Observation data Epoch J2000 Equinox ICRS
- Constellation: Coma Berenices
- Right ascension: 13^{h} 30^{m} 46.79937^{s}
- Declination: +24° 13′ 57.7862″
- Apparent magnitude (V): 8.14 – 8.33

Characteristics
- Evolutionary stage: red giant branch
- Spectral type: G4 III
- Variable type: FK Com

Astrometry
- Radial velocity (R_{v}): −21.0±5.8 km/s
- Proper motion (μ): RA: −51.969 mas/yr Dec.: −22.262 mas/yr
- Parallax (π): 4.6102±0.0446 mas
- Distance: 707 ± 7 ly (217 ± 2 pc)
- Absolute magnitude (M_{V}): 1.2

Details
- Mass: 1.1 M_{☉}
- Radius: 6.99 R_{☉}
- Luminosity: 26.8 L_{☉}
- Surface gravity (log g): 2.359 cgs
- Temperature: 4,966 K
- Metallicity [Fe/H]: −0.89 dex
- Rotation: 2.4 days
- Rotational velocity (v sin i): 160 km/s
- Other designations: BD+24°2592, HD 117555, HIP 65915, SAO 82867

Database references
- SIMBAD: data

= FK Comae Berenices =

Star in the constellation of Coma Berenices

FK Comae Berenices is a variable star that varies in apparent magnitude between 8.14 and 8.33 over a period of 2.4 days.

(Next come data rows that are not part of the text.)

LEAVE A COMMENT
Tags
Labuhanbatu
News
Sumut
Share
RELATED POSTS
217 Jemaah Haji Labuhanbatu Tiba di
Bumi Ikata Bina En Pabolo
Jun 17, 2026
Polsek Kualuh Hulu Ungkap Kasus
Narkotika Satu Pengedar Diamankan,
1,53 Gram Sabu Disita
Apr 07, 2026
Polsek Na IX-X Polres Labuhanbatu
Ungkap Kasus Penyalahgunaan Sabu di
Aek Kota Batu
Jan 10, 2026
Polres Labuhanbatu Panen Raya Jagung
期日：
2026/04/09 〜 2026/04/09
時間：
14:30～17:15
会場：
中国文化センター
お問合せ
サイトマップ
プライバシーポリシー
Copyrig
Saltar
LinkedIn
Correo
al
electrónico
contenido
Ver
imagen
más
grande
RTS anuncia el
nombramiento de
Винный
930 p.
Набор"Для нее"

In 1966, Pavel Fedorovich Chugainov discovered that the star, then called HD 117555, varied in brightness. It was given its variable star designation, FK Comae Berenices, in 1968. It is the prototype for the FK Comae Berenices (FK Com) class of variable stars. The variability of FK Com stars may be caused by large, cool spots on the rotating surfaces of the stars. This star is thought to be the result of a recent binary merger, resulting in a high rate of both spin and magnetic activity.

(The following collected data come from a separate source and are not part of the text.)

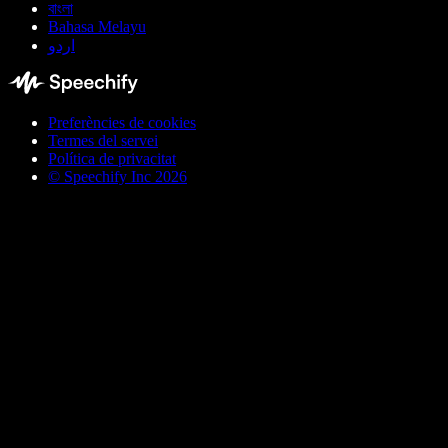
বাংলা
Bahasa Melayu
اردو
Preferències de cookies
Termes del servei
Política de privacitat
© Speechify Inc 2026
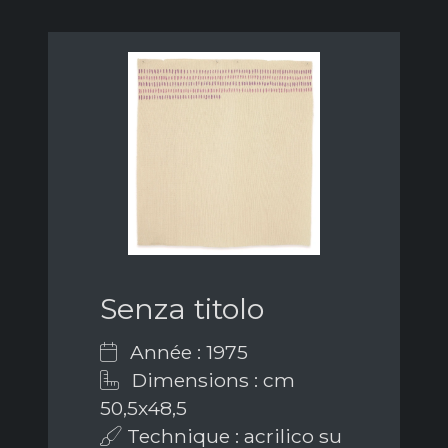
Senza titolo
Année : 1975
Dimensions : cm
50,5x48,5
Technique : acrilico su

The spectral class of FK Comae Berenices is G4 III, although it is considered unusual in having very broad absorption lines as well as some emission lines. The broadened spectral lines are due to rapid rotation.

The rotation rate of FK Comae Berenices is unusually fast for a cool giant star. It is speculated that this is due to the merger of a contact binary pair of stars into a single star. The rotation produces extremely strong magnetic fields which are expected to brake the star to a slower rotation rate. Analysis of variability due to star spots on the surface show that the star rotates at different speeds at different latitudes.

FK Comae Berenices is listed as a companion to the slightly brighter HD 117567. The two are not thought to be physically associated, with HD 117567 being a much closer F2 main sequence star.